ファンと自分の両方が満足する着地点を探していきたい

独立し2021年7月に第一弾デジタルシングルをリリースして以来、さまざまな音楽活動を行っている手越さんが、2022年に入って既に3作目となる9枚目のシングル「HOTEL」を配信リリースする。なんと今回は、全編“英語詞”。1回聴いて、まずはその英語の発音の素晴らしさに驚く。

「独立してからは先生について、ある程度の英語の勉強をしているんですが、それまではずっと独学でした。海外に行ったときは、積極的にカタコトで人とコミュニケーションをしていましたね。あとはカラオケで海外アーティストの歌を歌うときに、“R”と”L”の発音や単語と単語のつながりを、英語らしく聴こえるようにマネするのが得意で。耳は割といいほうだとは思うんですが、英語はやっぱりメンタルですよ! カッコつけずに一生懸命伝えようとしていたら伝わるようになる」

SNSでの活動も増え、海外のファンからの応援も肌で感じるようになったことも、今回の英語詞につながった一因だという。

「僕のことを応援してくれるファンは、結構海外の方も多いんです。このあたりで世界のファンに届く言語で歌いたいな、というのもあったし、今後の予定で海外を見据えている部分もある。海外でライブをやるときにフックになるので、まずは1曲英語詞のポップな曲があったほうがいいなと思ったんです」

「HOTEL」というタイトルだけ聴いたときは、「どんな曲なんだろう?」と思ったのだが、聴いてみると歌詞、サウンド共に古き良きアメリカ映画のシーンのようなスタイリッシュで心地いいポップさであふれたナンバーだった。手越さんが楽曲作りの段階でリクエストした部分はあるのだろうか。

「確かに『HOTEL』というタイトルだけ見たら、『ムーディなサウンドかも?』と思いますよね(笑)。
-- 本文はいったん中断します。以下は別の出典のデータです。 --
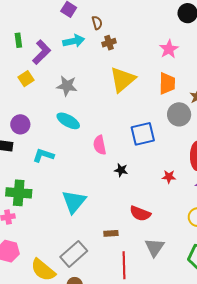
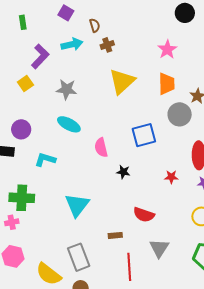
green rectangle: (18, 40) -> (23, 22), moved
gray rectangle: (74, 254) -> (79, 257), turned -68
同音異義語が多くて細かいニュアンスも伝わるところが日本語の美しさだと思いますが、英語はもっとアバウトでそういうところが僕はいいなと思うんです。『一緒にHOTELで楽しもう』という世界観の歌詞で、そこまで深い意味はないし難しい単語は使っていない。
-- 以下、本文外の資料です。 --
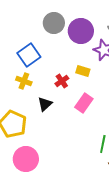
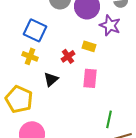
blue square: (29, 55) -> (35, 30), turned -30
pink rectangle: (84, 103) -> (90, 78), turned -30

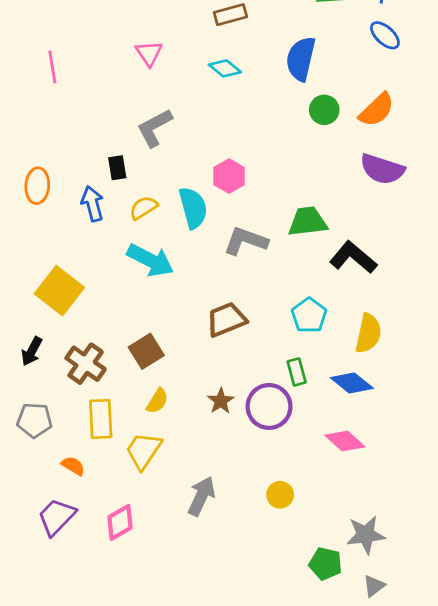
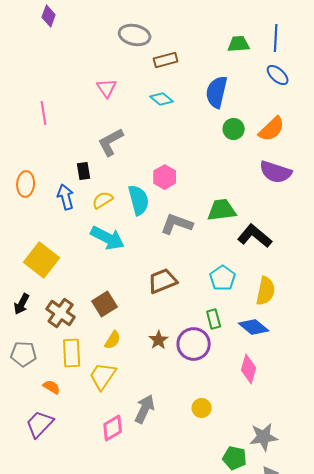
pink line: (52, 67) -> (44, 113), moved
pink diamond: (345, 441) -> (249, 369), turned 64
pink diamond: (120, 522) -> (113, 428), moved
メロディーもキャッチーにして、日本のファンにおぼえやすいサウンドにしたいということは最初から話していました。あとは繰り返しのサビを多めにして、1、2回聴いたら誰もが鼻歌で口ずさめるようにはしたかったんです。曲については完成するまで、制作陣とはキャッチボールを続けました」

手越祐也

世界に向けたこの楽曲をきっかけに、手越さんの音楽は変わっていくのか?

「僕自身が大事にしているのは、『マンネリ化しない』『飽きさせない』ということ。2021年は7月から12月まで6か月連続新曲を配信してきましたが、1曲ずつ違うタイプの曲をつくってきたし、アルバム『NEW FRONTIER』も僕のやりたいことを全て入れた“オールスター”にしたんです。2022年も4月にダークなリズムで夜を感じさせる『MAZE WORLD』を、7月に応援歌的意味合いの強い『OVER YOU(feat.マイキ)』をリリースし、『HOTEL』はそれとは全く違うポップなアメリカンサウンドにした。リリースごとのサプライズは延々続けていくつもりです』

10月5日には初のミニアルバム『Music Connect』をリリース。インタビューしたこの日は、ちょうどレコーディングを終えたばかりだったのだそう。どんなミニアルバムになりそうなのか?
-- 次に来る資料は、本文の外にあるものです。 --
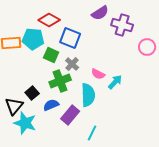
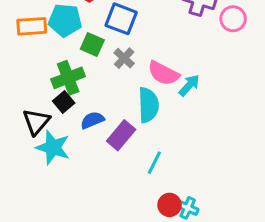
pink circle: (147, 47) -> (233, 19), moved
pink semicircle: (98, 74) -> (163, 73), size x1.5
green cross: (60, 81) -> (68, 78), moved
「僕は総合エンターテイメントとして、いろんな面を見せていきたいんです。バラードもロックもジャジーなナンバーもポップなナンバーも歌える自信があるので、ひとつのジャンルには絞りたくない。絞ってしまうのはもったいないと自分でも思っているので、今回もミニアルバムとはいえフルアルバムと同じ充実感、いや濃縮感かな。やりたいことは“全部入れ”になっています!」

グループ時代には、作詞・作曲も行っていたが、今後それは期待できそうなのか聞くと。

「僕は曲をつくるのが早いし、良いタイミングで発表したいと思っています。ファンの人たちも僕のつくった曲を待ってくれている人もいるので。今はありがたいことに“手越祐也に歌ってほしい”という曲がたくさん届いているので、今はそれに僕の意見、エッセンスを思い切り入れ楽曲をリリースしています」

グループ時代からファンに対する強い愛情を度々公言していきた手越さん。独立してアーティストとしての新たな章に入っても、“ファンのため”という意識はブレない。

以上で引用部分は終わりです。